The legend of the smothered chicken of Greaselbow has been told and retold for over a thousand years. The core details seldom vary. In the rustic backwater of Greaselbow, a child, usually but not always an orphan, is settling in to its cot one wild and windy night when it senses an unusual lump under its pillow. Lifting the pillow, the child finds a chicken, often but not always a Vanburgh chicken, which has expired due to smothering. The child picks up the chicken by one of its feet, and chucks it out of the bedroom window. The instant it is let go, the chicken springs to life, utters a shrill squawk, and hurtles heavenward. When the child returns to bed, it finds the pillow vanished, replaced by a large egg. The child climbs into the egg – somehow – and the shell then closes around it.

Interpretations of the legend by folklorists have tended to concentrate on the egg and the child, but of more interest is the smothered chicken. That is particularly the case if one has a penchant for poultry. And which of us does not? Well, you might counter, there are plenty of people who don’t give a fig about poultry. Even keen egg-eaters, who rarely let a breakfast go by without scoffing an egg or two, might be utterly uninterested in the provenance of their eggs, id est poultry of one kind or another.

This is a lamentable state of affairs, and is the reason I carry a pillow with me whenever I am in the vicinity of someone eating eggs.

Oi!”, I shout, “Where did those eggs come from?”

Unless I receive a full and frank reply, acknowledging the eggs’ origins, I bundle the egg-eater to the ground and smother them with the pillow. Oh Lord, save us and protect us, for we know not what we do.

That was a Thought For The Day by the Reverend Joost Van Dongelbraacke, vicar prebendary of St Bibblybibdib’s.

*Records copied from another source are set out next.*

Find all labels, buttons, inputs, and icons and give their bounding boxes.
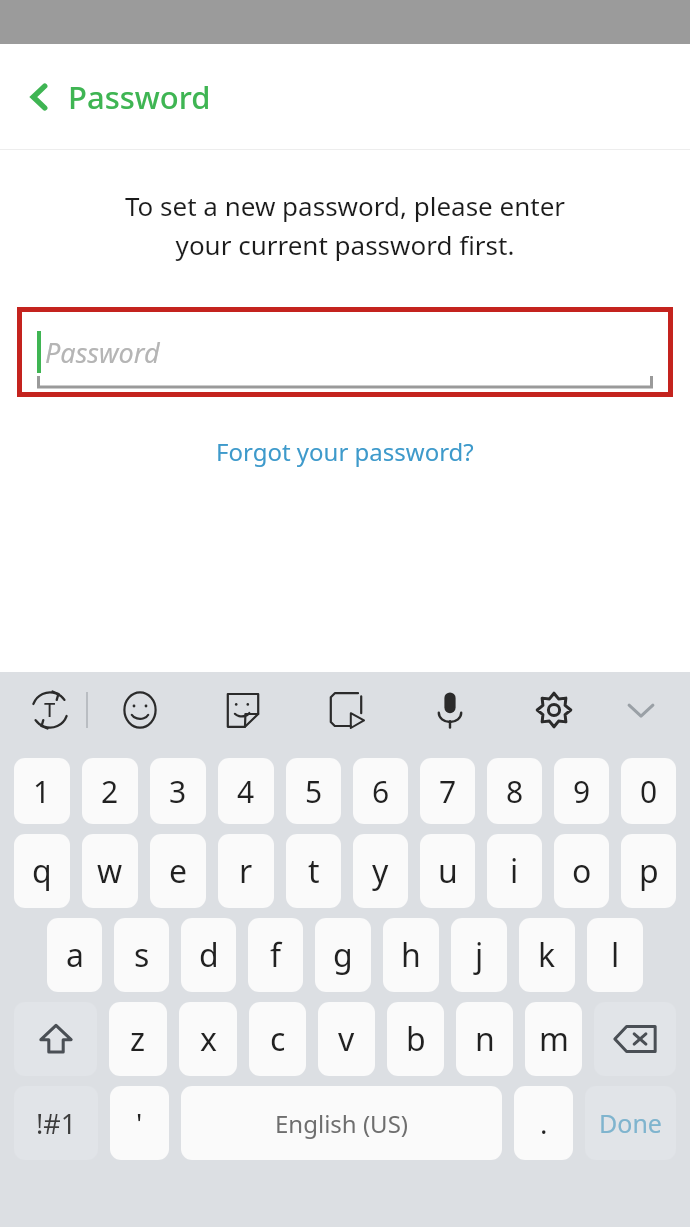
button[interactable]: 2 (82, 758, 138, 824)
staticText: q (32, 849, 52, 893)
staticText: 4 (237, 771, 255, 812)
button[interactable]: v (318, 1002, 375, 1076)
staticText: w (97, 849, 123, 893)
staticText: b (406, 1017, 426, 1061)
button[interactable]: w (82, 834, 138, 908)
staticText: o (572, 849, 592, 893)
staticText: 7 (439, 771, 457, 812)
staticText: 0 (640, 771, 658, 812)
staticText: 8 (506, 771, 524, 812)
staticText: c (270, 1017, 286, 1061)
staticText: r (239, 849, 253, 893)
button[interactable]: 5 (286, 758, 341, 824)
staticText: g (333, 933, 353, 977)
staticText: x (200, 1017, 217, 1061)
button[interactable]: 4 (218, 758, 274, 824)
button[interactable]: b (387, 1002, 444, 1076)
button[interactable]: Settings (502, 672, 606, 747)
staticText: m (539, 1017, 569, 1061)
staticText: p (639, 849, 659, 893)
staticText: 1 (33, 771, 51, 812)
button[interactable]: m (525, 1002, 582, 1076)
staticText: f (270, 933, 282, 977)
button[interactable]: 8 (487, 758, 542, 824)
button[interactable]: !#1 (14, 1086, 98, 1160)
button[interactable]: s (114, 918, 169, 992)
button[interactable]: Voice input (398, 672, 502, 747)
button[interactable]: k (519, 918, 575, 992)
staticText: 6 (372, 771, 390, 812)
button[interactable]: Translate (14, 672, 86, 747)
staticText: a (66, 933, 84, 977)
button[interactable]: c (249, 1002, 306, 1076)
staticText: n (475, 1017, 495, 1061)
staticText: u (438, 849, 458, 893)
staticText: h (401, 933, 421, 977)
other: Back (26, 80, 52, 114)
staticText: s (134, 933, 150, 977)
staticText: v (338, 1017, 355, 1061)
button[interactable]: e (150, 834, 206, 908)
button[interactable]: 7 (420, 758, 475, 824)
staticText: ' (136, 1104, 143, 1142)
button[interactable]: Done (585, 1086, 676, 1160)
staticText: l (611, 933, 620, 977)
button[interactable]: Hide keyboard (606, 672, 676, 747)
button[interactable]: a (47, 918, 102, 992)
button[interactable]: 3 (150, 758, 206, 824)
staticText: . (540, 1104, 548, 1142)
button[interactable]: Back (20, 70, 217, 124)
button[interactable]: GIF (294, 672, 398, 747)
staticText: 2 (101, 771, 119, 812)
staticText: Password (45, 334, 160, 371)
button[interactable]: ' (110, 1086, 169, 1160)
button[interactable]: u (420, 834, 475, 908)
staticText: j (475, 933, 484, 977)
button[interactable]: Stickers (191, 672, 294, 747)
button[interactable]: i (487, 834, 542, 908)
staticText: 9 (573, 771, 591, 812)
button[interactable]: 1 (14, 758, 70, 824)
staticText: 3 (169, 771, 187, 812)
button[interactable]: z (109, 1002, 167, 1076)
button[interactable]: q (14, 834, 70, 908)
button[interactable]: g (315, 918, 371, 992)
staticText: z (130, 1017, 146, 1061)
button[interactable]: Password (37, 315, 653, 389)
button[interactable]: Emoji (88, 672, 191, 747)
button[interactable]: Forgot your password? (208, 427, 482, 476)
button[interactable]: English (US) (181, 1086, 502, 1160)
button[interactable]: l (587, 918, 643, 992)
button[interactable]: d (181, 918, 236, 992)
staticText: d (199, 933, 219, 977)
button[interactable]: . (514, 1086, 573, 1160)
staticText: T (44, 696, 56, 723)
staticText: y (372, 849, 389, 893)
staticText: English (US) (275, 1107, 409, 1140)
button[interactable]: h (383, 918, 439, 992)
button[interactable]: 0 (621, 758, 676, 824)
button[interactable]: Shift (14, 1002, 97, 1076)
button[interactable]: r (218, 834, 274, 908)
button[interactable]: x (179, 1002, 237, 1076)
button[interactable]: j (451, 918, 507, 992)
button[interactable]: n (456, 1002, 513, 1076)
staticText: e (169, 849, 188, 893)
staticText: t (308, 849, 320, 893)
staticText: Done (599, 1106, 662, 1140)
button[interactable]: 9 (554, 758, 609, 824)
staticText: !#1 (36, 1105, 77, 1142)
button[interactable]: 6 (353, 758, 408, 824)
staticText: i (510, 849, 519, 893)
button[interactable]: y (353, 834, 408, 908)
button[interactable]: p (621, 834, 676, 908)
staticText: Password (68, 76, 211, 118)
button[interactable]: Backspace (594, 1002, 676, 1076)
button[interactable]: o (554, 834, 609, 908)
staticText: 5 (305, 771, 323, 812)
button[interactable]: t (286, 834, 341, 908)
staticText: k (538, 933, 556, 977)
staticText: To set a new password, please enter your… (24, 188, 666, 263)
button[interactable]: f (248, 918, 303, 992)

2 thoughts on “The Smothered Chicken Of Greaselbow

  1. Webs galore
    Beware logs
    Ego warbles
    Garbles woe

    Age blowers
    Beers aglow
    Bowels rage
    Sager below

    Worse bagel
    Base glower
    Eagle brows
    AWOL grebes

  2. Decades ago I wrote a three-hour Jacobean revenge drama about Vanburgh chickens. It was never performed, I never mentioned it to even my closest friends and family, and hence, through all these years, fowl play was not suspected.